This will install dlt with the `bigquery` extra, which contains all the dependencies required by the BigQuery client.

**3. Log in to or create a Google Cloud account**

Sign up for or log in to the [Google Cloud Platform](https://console.cloud.google.com/) in your web browser.

**4. Create a new Google Cloud project**

After arriving at the [Google Cloud console welcome page](https://console.cloud.google.com/welcome), click the project selector in the top left, then click the `New Project` button, and finally click the `Create` button after naming the project whatever you would like.

**5. Create a service account and grant BigQuery permissions**

You will then need to [create a service account](https://cloud.google.com/iam/docs/creating-managing-service-accounts#creating).

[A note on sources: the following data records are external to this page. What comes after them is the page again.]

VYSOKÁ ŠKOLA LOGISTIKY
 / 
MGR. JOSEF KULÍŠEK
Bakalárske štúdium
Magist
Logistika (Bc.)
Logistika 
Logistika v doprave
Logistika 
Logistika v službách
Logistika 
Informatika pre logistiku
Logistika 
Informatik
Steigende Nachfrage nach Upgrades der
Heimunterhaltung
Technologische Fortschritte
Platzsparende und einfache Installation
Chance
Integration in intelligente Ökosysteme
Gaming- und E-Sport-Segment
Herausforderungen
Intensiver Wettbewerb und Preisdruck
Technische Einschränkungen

After clicking the `Go to Create service account` button on the linked docs page, select the project you created and name the service account whatever you would like.

Click the `Continue` button and grant the following roles, so that `dlt` can create schemas and load data:

- *BigQuery Data Editor*
- *BigQuery Job User*
- *BigQuery Read Session User*

You don't need to grant users access to this service account now, so click the `Done` button.

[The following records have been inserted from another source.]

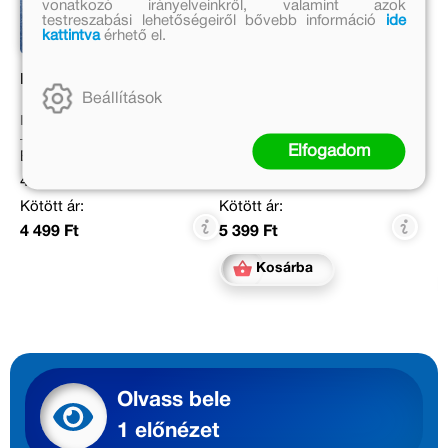
vonatkozó irányelveinkről, valamint azok
testreszabási lehetőségeiről bővebb információ
ide
kattintva
érhető el.
Kapibarák szökésben
Kié az aranyalma?
Beállítások
Matthäus Bär
Zalka Csenge Virág Dr.
Elfogadom
Eredeti ár:
Eredeti ár:
4 999 Ft
5 999 Ft
Kötött ár:
Kötött ár:
4 499 Ft
5 399 Ft
Kosárba
Olvass bele
1 előnézet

**6. Download the service account JSON**

In the service accounts table page that you're redirected to after clicking `Done` as instructed above, select the three dots under the `Actions` column for the service account you created and select `Manage keys`.

This will take you to a page where you can click the `Add key` button, then the `Create new key` button, and finally the `Create` button, keeping the preselected `JSON` option.

A `JSON` file that includes your service account private key will then be downloaded.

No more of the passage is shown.